TC Persib di Thailand Tak Hanya Soal Taktik, Tapi Juga Soal Fisik dan Kebersamaan

foto: persib.co.id/Sutanto Nurhadi Permana

Persib Bandung memulai pemusatan latihan di Thailand sejak 17 Juli 2025 dengan dua agenda utama, membangun kekompakan tim dan menggenjot kebugaran fisik jelang musim baru.

Selama 10 hari ke depan, pelatih Bojan Hodak dan stafnya ingin memastikan bahwa seluruh pemain, terutama yang baru bergabung, bisa menyatu secara teknis maupun emosional.

“Pada dasarnya kami akan berada bersama-sama dalam sepuluh hari, para pemain akan saling mengenal satu sama lain dengan lebih baik. Jadi bagi para pemain baru, ini bagus untuk menyatu dan kami akan siap untuk liga,” ujar Hodak.

Namun di balik upaya membangun chemistry tim, ada pekerjaan berat lain yang terus dijalankan secara sistematis oleh pelatih fisik Persib, Miro Petric.

Dalam dua pekan latihan yang sudah dijalani sebelum keberangkatan ke Thailand, ia mencatat level kebugaran para pemain masih berada di kisaran 50–60 persen.

“Saat ini kami berada di sekitar 50-60 persen. Tapi sampai awal musim, sampai 9 Agustus, baru kami bisa ada di angka 90-100 persen,” jelas Petric, Selasa (15/7), di Stadion Gelora Bandung Lautan Api.

Menurut Hodak, pemusatan latihan di luar negeri bukan hanya soal taktik, tetapi juga kesempatan langka untuk membentuk atmosfer tim yang solid sejak pramusim.

Hal ini penting karena skuad Persib musim ini dipenuhi pemain-pemain anyar yang belum saling mengenal secara mendalam.

Sementara itu, Petric yang juga berasal dari Kroasia seperti Hodak, menekankan bahwa intensitas latihan fisik selama TC akan meningkat secara bertahap, meski berat dirasakan di awal.

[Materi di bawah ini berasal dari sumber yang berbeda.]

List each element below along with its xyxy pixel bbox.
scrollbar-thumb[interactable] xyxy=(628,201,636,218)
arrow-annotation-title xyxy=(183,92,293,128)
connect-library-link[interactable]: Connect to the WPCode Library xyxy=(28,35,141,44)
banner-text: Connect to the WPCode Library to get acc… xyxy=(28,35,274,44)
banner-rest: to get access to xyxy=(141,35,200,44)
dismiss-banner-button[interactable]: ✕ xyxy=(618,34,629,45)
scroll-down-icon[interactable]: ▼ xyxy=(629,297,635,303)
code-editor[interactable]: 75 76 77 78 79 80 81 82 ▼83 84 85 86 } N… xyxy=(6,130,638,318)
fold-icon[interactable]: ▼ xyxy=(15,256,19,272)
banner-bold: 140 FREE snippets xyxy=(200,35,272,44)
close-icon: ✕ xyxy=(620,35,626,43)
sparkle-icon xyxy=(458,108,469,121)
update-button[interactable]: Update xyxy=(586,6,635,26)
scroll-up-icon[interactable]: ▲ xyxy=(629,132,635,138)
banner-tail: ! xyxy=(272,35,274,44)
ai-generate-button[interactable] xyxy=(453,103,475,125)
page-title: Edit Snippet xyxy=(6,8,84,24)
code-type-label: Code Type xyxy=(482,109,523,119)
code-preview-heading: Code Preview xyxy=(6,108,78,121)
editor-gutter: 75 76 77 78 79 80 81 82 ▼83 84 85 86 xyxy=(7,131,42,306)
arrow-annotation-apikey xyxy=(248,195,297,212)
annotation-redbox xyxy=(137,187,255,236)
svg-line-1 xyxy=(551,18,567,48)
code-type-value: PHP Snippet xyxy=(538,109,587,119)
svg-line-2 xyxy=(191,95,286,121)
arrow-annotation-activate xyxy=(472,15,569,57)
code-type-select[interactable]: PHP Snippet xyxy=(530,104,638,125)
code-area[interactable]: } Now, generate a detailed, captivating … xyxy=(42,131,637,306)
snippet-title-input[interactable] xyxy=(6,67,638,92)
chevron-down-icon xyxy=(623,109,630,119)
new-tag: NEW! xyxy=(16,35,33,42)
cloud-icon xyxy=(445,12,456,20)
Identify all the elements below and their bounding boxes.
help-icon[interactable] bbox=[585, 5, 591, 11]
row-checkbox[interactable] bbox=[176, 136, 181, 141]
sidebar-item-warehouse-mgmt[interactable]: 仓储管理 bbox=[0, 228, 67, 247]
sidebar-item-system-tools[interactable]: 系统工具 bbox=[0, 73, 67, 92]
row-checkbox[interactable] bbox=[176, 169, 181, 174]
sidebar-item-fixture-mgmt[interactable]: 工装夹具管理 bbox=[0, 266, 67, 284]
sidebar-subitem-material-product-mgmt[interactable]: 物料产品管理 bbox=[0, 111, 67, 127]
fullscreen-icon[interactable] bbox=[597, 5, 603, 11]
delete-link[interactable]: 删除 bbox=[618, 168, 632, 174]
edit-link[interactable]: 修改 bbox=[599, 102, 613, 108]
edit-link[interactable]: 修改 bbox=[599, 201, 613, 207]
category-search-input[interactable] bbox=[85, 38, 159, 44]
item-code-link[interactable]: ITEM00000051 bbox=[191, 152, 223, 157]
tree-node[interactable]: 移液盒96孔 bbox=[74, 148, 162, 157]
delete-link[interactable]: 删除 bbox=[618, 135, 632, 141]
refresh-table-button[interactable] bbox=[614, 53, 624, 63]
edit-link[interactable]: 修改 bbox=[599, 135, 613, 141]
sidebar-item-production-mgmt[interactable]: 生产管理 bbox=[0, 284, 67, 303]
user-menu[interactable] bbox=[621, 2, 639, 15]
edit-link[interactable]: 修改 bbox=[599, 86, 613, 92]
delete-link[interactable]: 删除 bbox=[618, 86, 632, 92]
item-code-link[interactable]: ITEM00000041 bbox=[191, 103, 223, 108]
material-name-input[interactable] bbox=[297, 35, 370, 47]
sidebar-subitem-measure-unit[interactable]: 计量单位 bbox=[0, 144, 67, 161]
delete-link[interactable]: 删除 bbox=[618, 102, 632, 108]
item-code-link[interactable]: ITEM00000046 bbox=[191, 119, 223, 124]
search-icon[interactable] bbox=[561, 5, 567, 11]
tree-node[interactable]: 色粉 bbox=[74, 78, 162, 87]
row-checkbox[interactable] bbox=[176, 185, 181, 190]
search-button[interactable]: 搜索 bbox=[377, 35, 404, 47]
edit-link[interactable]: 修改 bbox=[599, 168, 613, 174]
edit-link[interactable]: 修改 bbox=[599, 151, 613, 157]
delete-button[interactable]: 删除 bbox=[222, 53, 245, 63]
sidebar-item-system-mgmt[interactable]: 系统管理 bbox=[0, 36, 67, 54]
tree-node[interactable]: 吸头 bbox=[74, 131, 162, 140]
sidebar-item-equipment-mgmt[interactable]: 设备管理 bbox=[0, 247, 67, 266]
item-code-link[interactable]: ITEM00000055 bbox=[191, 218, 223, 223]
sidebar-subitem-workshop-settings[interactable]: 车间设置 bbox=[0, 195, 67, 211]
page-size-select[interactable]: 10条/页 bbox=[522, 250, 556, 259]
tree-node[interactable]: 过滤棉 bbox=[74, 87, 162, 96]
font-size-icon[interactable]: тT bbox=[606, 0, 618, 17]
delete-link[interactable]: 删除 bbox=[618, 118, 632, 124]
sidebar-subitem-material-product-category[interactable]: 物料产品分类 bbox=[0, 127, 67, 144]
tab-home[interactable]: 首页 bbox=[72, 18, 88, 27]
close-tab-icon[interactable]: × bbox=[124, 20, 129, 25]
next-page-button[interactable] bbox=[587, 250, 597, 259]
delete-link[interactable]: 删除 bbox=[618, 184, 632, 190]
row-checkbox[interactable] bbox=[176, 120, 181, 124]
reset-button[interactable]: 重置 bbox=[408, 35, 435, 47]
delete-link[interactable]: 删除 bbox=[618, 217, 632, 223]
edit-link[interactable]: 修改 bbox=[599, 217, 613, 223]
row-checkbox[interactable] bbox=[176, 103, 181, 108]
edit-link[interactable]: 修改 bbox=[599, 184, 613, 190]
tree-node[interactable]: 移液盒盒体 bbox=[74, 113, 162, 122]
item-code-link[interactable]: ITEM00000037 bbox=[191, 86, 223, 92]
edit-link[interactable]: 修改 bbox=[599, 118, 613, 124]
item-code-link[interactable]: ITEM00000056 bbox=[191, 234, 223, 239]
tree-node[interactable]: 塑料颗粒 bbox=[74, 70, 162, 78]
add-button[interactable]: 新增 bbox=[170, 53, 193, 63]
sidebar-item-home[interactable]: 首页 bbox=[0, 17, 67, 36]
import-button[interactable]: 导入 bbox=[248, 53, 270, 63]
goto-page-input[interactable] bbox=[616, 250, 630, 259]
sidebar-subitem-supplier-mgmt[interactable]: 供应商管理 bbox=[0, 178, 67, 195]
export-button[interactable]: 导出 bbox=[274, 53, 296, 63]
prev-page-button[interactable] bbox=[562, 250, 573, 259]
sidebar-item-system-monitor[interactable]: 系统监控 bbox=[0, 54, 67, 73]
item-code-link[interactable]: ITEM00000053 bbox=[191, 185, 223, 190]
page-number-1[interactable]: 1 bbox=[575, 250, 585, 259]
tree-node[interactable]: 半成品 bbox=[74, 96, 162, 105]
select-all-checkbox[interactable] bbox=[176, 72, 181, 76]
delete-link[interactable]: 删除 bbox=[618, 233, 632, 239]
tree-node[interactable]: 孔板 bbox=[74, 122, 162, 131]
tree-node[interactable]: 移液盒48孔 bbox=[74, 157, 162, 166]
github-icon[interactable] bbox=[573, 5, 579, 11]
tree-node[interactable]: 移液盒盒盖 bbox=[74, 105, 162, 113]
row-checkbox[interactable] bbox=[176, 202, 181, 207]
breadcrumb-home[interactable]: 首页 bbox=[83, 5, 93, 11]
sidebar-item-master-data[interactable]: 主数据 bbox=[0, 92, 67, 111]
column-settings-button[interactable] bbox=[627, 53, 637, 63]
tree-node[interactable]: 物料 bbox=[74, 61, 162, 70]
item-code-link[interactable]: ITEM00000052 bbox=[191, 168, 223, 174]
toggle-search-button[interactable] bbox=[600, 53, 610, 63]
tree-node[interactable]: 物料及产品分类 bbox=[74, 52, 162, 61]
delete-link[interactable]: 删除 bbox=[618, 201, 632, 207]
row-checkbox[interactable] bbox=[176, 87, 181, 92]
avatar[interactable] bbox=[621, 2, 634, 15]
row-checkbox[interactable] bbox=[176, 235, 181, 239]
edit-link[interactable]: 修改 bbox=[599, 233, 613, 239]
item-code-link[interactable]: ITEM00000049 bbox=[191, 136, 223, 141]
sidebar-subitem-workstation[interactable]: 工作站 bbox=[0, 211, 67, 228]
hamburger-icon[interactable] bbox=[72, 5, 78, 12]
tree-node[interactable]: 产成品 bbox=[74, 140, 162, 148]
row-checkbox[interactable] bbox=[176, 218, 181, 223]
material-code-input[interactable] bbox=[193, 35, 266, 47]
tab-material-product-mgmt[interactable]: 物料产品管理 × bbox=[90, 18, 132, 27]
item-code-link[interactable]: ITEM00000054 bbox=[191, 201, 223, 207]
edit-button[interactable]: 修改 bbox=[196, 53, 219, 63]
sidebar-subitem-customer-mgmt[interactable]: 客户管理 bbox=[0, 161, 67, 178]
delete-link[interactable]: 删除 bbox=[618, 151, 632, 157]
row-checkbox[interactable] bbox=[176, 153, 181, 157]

“Kami masih di awal (program). Pemain sekarang sedang kesulitan (intensitas latihan tinggi) seperti yang Anda lihat. Latihannya sangat keras. Tapi selangkah demi selangkah, kami mencapai target yang kami inginkan,” ucapnya.

Persib sendiri dijadwalkan menyelesaikan TC di Thailand pada 26 Juli 2025, sebagai bagian dari persiapan menghadapi Liga Super Indonesia dan AFC Champions League Two musim 2025/26.

Bojan Hodak, yang meraih gelar pelatih terbaik Liga 1 dalam dua musim terakhir, percaya bahwa kombinasi antara kebersamaan dan kekuatan fisik akan jadi fondasi penting menatap kompetisi.